#### Your objective
The answer must be every line of the records below that holds the word "Lithium".

BEGIN Information given

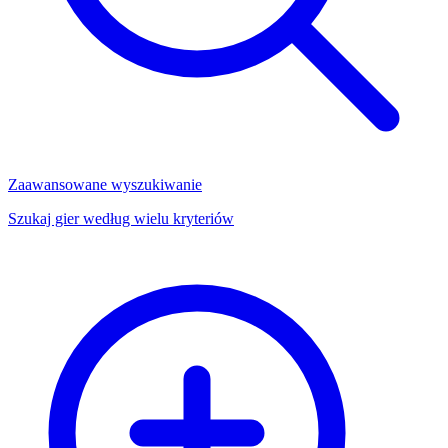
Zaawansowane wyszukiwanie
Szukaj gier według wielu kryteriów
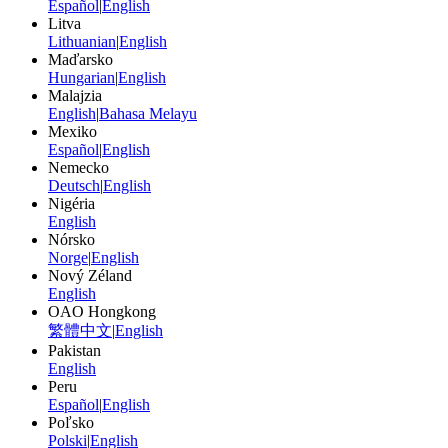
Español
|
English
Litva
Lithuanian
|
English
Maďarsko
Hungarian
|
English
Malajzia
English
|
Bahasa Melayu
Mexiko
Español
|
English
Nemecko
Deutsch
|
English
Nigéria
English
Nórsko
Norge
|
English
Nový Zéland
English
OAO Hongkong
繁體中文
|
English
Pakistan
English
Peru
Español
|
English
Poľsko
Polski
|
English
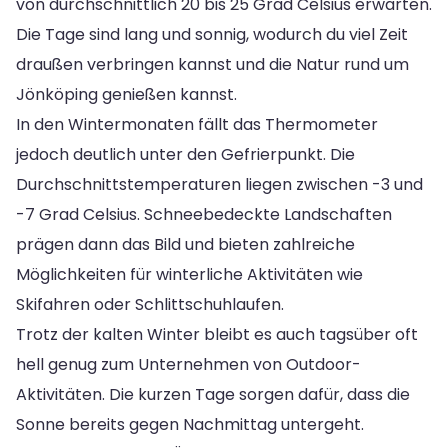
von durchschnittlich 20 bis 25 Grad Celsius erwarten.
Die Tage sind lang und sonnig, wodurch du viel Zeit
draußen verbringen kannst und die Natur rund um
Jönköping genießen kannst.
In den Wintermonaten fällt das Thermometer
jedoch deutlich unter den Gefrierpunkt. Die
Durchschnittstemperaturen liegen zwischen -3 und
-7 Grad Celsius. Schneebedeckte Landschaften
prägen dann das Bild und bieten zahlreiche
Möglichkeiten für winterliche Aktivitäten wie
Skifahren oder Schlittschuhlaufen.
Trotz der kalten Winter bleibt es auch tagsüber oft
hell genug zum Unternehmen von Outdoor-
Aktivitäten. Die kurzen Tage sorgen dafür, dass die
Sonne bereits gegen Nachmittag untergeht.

END Information given
BEGIN Information given

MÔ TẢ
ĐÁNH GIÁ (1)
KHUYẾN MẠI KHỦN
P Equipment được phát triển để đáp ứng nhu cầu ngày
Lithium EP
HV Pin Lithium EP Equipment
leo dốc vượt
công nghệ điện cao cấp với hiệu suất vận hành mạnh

END Information given

#### Response below
Lithium EP
HV Pin Lithium EP Equipment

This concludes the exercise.